IL MESSO E’ NASCOSTO SOTTO UN TAVOLO, TUTTI INDICANO AL PRINCIPE DOVE SI TROVA.

PRINCIPE
Sotto il tuo naso fu perpetrato l’inganno, andrai anche tu alla forca con lei.

MESSO
La forca no, la forca no, la forca no!

CENERENTOLA
Graziatelo, maestà, fatelo per amor mio.

MESSO
Per amor suo!

PRINCIPE
E sia, ma una piccola punizione …sposerai la vegliarda.

MESSO
La forca sì, la forca sì, la forca sì!

MATRIGNA
Io sarò per te una splendida amante, ti condurrò in paradiso grazie Maestà.

PRINCIPE
Tutti a palazzo, si faranno grandi festeggiamenti.

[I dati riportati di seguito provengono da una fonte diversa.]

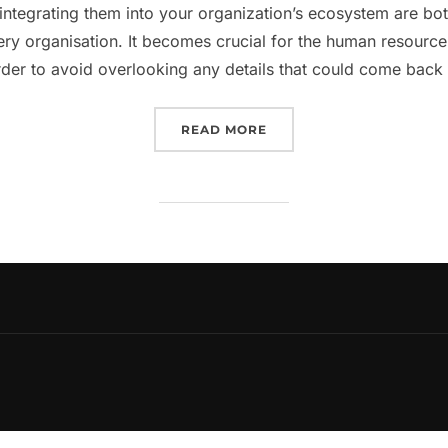
integrating them into your organization’s ecosystem are bo
very organisation. It becomes crucial for the human resou
rder to avoid overlooking any details that could come bac
“EVERYTHING YOU NEED
READ MORE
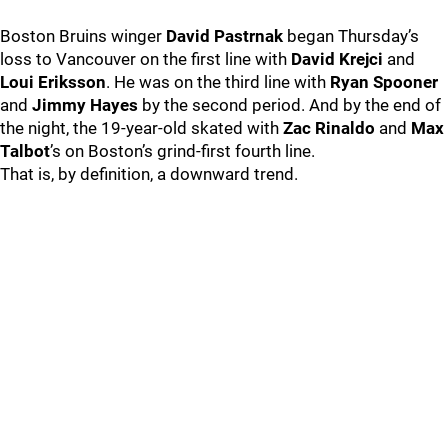
Boston Bruins winger
David Pastrnak
began Thursday’s
loss to Vancouver on the first line with
David Krejci
and
Loui Eriksson
. He was on the third line with
Ryan Spooner
and
Jimmy Hayes
by the second period. And by the end of
the night, the 19-year-old skated with
Zac Rinaldo
and
Max
Talbot
’s on Boston’s grind-first fourth line.
That is, by definition, a downward trend.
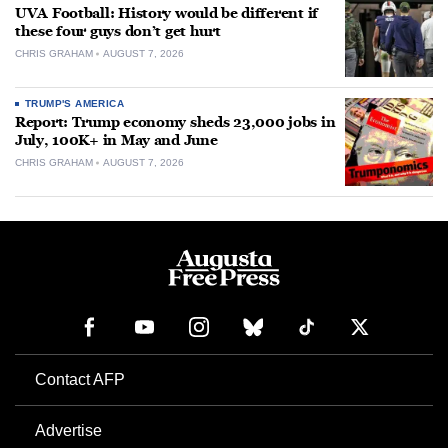
UVA Football: History would be different if
these four guys don’t get hurt
CHRIS GRAHAM
AUGUST 7, 2026
TRUMP'S AMERICA
Report: Trump economy sheds 23,000 jobs in
July, 100K+ in May and June
CHRIS GRAHAM
AUGUST 7, 2026
Contact AFP
Advertise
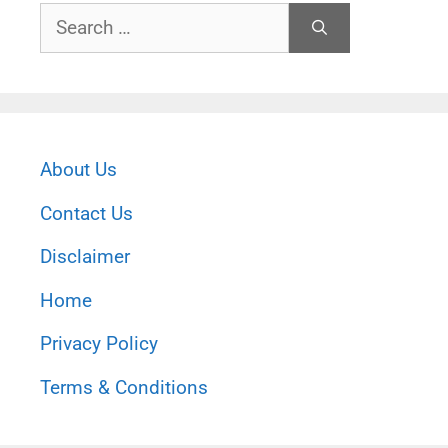
Search
for:
About Us
Contact Us
Disclaimer
Home
Privacy Policy
Terms & Conditions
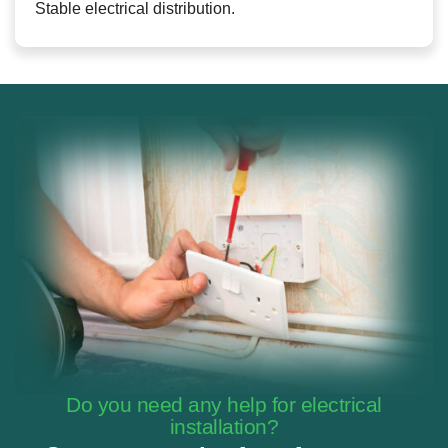
Stable electrical distribution.
Do you need any help for electrical
installation?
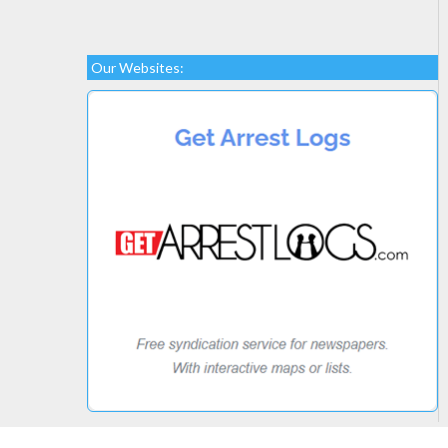
Our Websites:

A palazzo!

CORO
A palazzo!!!

TUTTI ESCONO DI SCENA. ENTRA LA FATINA. MUSICA.

FATINA
La nostra storia finisce qui,
o forse no, chissà
la storia di Cenerentola e di
sua sorella Genoveffa la racchia.
Di come questa si comportò
e visse in verità,
cosa che giunse ai posteri piena
di inutili scempi e false realtà.
Modestamente è merito mio
se va a finir così,
come ogni favola che si rispetti
vivranno tutti felici e contenti col Re!

LA FATINA PORGE LA SCARPINA DI CRISTALLO AL PRINCIPE. QUESTI LA FA INDOSSARE A CENERENTOLA E OVVIAMENTE LA SCARPINA CALZA PERFETTAMENTE. RICOMINCIA IL VALZER DEL GRAN BALLO. IL PRINCIPE INVITA CENERENTOLA A BALLARE. A MANO A MANO ENTRANO TUTTI GLI ALTRI PERSONAGGI.

PRINCIPE e CENERENTOLA:
(mentre danza canta)
Perduto di te innamorato di te
mi nutro, mi sazio e mi ubriaco di te.
Avvinto di te aggrovigliato di te,
m’ inebrio, m’ infuoco e mi abbandono di te.

TUTTI
Bella la vita bello il talamo, il trono
se li dividi a metà con qualcuno.
Bella la vita, bello il bosco, il castello
e insieme a te sarà tutto più bello!

PRINCIPE, CENERENTOLA GENOVEFFA E NORBERTO
Perduto di te innamorato di te
mi nutro, mi sazio e mi ubriaco di te.
Avvinto di te aggrovigliato di te,
m’ inebrio, m’ infuoco e mi abbandono di te.

CORO
Il nostro Principe
oggi ha trovato il vero amore
e per noi sudditi
giorno più bello di gioia e letizia… …non c’è!